____ Dataset content
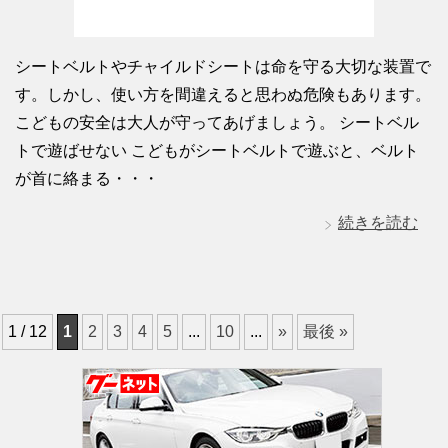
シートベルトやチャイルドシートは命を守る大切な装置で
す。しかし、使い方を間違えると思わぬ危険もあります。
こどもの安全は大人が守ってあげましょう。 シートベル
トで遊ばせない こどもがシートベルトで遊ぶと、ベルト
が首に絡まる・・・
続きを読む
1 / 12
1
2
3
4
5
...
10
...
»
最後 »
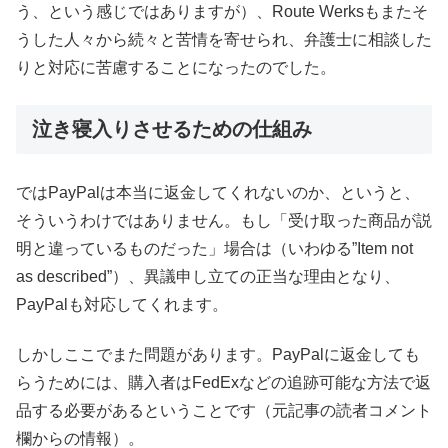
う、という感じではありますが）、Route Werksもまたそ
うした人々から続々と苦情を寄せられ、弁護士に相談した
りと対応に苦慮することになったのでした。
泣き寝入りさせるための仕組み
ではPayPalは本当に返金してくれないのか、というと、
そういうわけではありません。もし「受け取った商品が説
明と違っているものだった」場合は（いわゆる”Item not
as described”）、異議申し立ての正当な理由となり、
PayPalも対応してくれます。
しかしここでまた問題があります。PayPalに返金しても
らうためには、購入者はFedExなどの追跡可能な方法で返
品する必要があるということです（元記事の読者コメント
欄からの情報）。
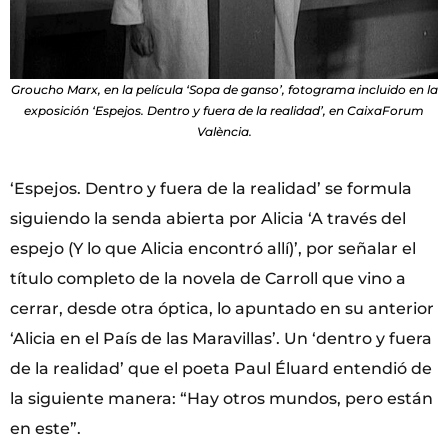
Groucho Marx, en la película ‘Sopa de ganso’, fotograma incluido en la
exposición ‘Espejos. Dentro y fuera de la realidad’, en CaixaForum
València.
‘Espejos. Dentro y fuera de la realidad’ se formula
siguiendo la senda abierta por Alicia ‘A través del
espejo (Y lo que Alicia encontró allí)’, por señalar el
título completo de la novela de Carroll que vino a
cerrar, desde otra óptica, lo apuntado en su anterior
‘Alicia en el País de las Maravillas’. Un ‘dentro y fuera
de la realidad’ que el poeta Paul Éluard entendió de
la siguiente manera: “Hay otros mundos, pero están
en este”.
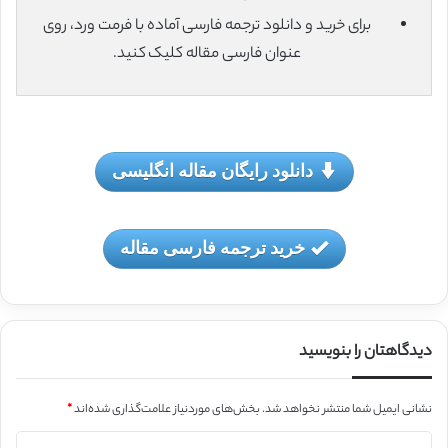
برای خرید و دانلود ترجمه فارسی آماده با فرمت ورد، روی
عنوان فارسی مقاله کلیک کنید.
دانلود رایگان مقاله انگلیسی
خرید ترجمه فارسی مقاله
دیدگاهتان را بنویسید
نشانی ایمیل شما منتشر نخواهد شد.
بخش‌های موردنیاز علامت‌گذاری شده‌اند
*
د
________
**Try it**. Please show the lines in the entries above that hold the string "realidad".

**Your response**.
exposición ‘Espejos. Dentro y fuera de la realidad’, en CaixaForum
‘Espejos. Dentro y fuera de la realidad’ se formula
de la realidad’ que el poeta Paul Éluard entendió de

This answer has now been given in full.